Animalistas inadaptados, amargados y sectarios

(por  Julio Ortega Fraile)
- ¡Eh, antitaurinos, sóis unos inadaptados! –, te gritan coordinados docenas de androides casposos con farias de cincuenta pesetas, odre de vino y llavero rojigualda y negro osborne. Lo hacen desde la fila de las entradas para ver la trayectoria de la siguiente que encaje Juan José Padilla. Son una masa longilínea que se extiende viscosa y fláccida desde la plaza hasta donde acaba su hematofílico rastro, cual largo intestino colgando del abdomen abierto del caballo corneado de un picador. Y tú te preguntas, ¿a qué he de adaptarme?, ¿a la violencia, a la tortura, al sometimiento?, ¿he de ajustar tal vez mi culo al tendido para contemplar las tres anteriores?,  ¿a los valores que defienden José Ignacio Wert y Esperanza Aguirre? Entonces les contemplas y sonríes, aunque por dentro te estén metiendo rodillazos las arcadas, y le das las gracias a tu cerebro por no ser un divertículo más en esas tripas que serpentean hacia la taquilla del moderno coliseo.
- ¡Animalistas, estáis amargados! –, te vocean esbozando una sonrisa sobrecogedora que recuerda las palabras de Victor Hugo: “Lo feo es la mueca del diablo a espaldas de lo bello. Lo deforme es el reverso de lo sublime”. Un rictus que estremece. Y mientras los ves semejantes a criaturas surgidas del séptimo círculo de Dante: sudorosas, babeantes y contrahechas (hablo de su ética), persiguiendo sañudas y fuera de sí a una aterrorizada vaquilla, reflexionas sobre su abyecta manera de entender la felicidad. Al final, lo que realmente te muerde las entrañas, no es tanto la perversión de sus valores como el pavor del desdichado animal perseguido por la horda y por la roja sombra de sus hemorragias. A ellos los intuyes perdidos porque la naturaleza humana, aún la más degenerada, difícilmente es un añadido de quita y pon, pero al pobre animal lo sabes condenado a muerte pagando pecados ajenos.

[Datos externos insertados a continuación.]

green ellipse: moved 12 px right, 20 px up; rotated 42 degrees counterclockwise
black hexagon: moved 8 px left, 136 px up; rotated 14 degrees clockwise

- ¡Amiguitos de los animales, sois una secta! –, y sus voces surgen aguardentosas de entre las brumas del amanecer dominical. Allí están los cazaadores, esperando un sol que ilumine sus crímenes, como miembros del KKK en torno a la cruz ardiente, congregados junto a sus vehículos, bebiendo y riendo entre los ladridos de sus perros hacinados en los remolques, vestidos según el catálogo de Decathlon y armados, todos armados, porque el colofón a la diversión de esos hombres es apilar en los maleteros de sus coches el mayor número posible de cadáveres. En ese momento te analizas, después los observas a ellos, y te preguntas quiénes son los verdaderos acólitos al servicio de una aberración.

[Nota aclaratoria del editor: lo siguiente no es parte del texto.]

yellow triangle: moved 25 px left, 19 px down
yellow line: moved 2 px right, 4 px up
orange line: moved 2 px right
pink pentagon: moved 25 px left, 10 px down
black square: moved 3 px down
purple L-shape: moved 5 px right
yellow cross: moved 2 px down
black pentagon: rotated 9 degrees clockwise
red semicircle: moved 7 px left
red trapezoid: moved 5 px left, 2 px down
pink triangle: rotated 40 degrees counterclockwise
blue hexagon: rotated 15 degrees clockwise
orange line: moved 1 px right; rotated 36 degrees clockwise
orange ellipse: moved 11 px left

Decía el escritor británico Chesterton: “¿Es Usted un demonio? Soy un hombre. Y por lo tanto tengo dentro de mí a todos los demonios”. Sabemos que es así, que habitan desde siempre en las entrañas de nuestra especie, pero quisimos creer que la evolución condenaría a la hoguera de la razón a aquellos leviatanes internos que se nutren de la ignorancia, sin embargo descubrimos cada día que la moralidad objetiva depende de la subjetividad del que la transforma en norma de conducta,  por eso está colmada de excepciones y esperpentos, sobre todo cuando los martirizados nunca sabrán quiénes son Victor Hugo, Dante o Chesterton, ni Padilla, aunque me produce grima citarlo con el resto, pero sí perciben el sufrimiento y experimentan, como nosotros, el deseo de no padecerlo.
Que nos llamen antisistema, atribulados o fanáticos es intrascendente teniendo en cuenta los actos de aquellos que lo hacen. No es nuestra labor justificarnos puesto que no somos nosotros los que cometemos o amparamos los crímenes, lo más doloroso es que salvo unas cuantas excepciones, quienes nos gobiernan olviden a propósito que en los episodios ya cerrados de la historia están los antecedentes y las consecuencias de las lacras del presente. Sólo cambia la apariencia de las víctimas o el discurso. Y no siempre. ¿Dije episodios cerrados? Rectifico, el exterminio de animales fue en el pasado y todavía es diversión o tradición. Y tal vez más que nunca negocio, aún a veces ruinoso para los ciudadanos, como la tauromaquia, claro ejemplo de lo caro que puede salir transmitir lecciones de violencia a los niños, entre otras cosas.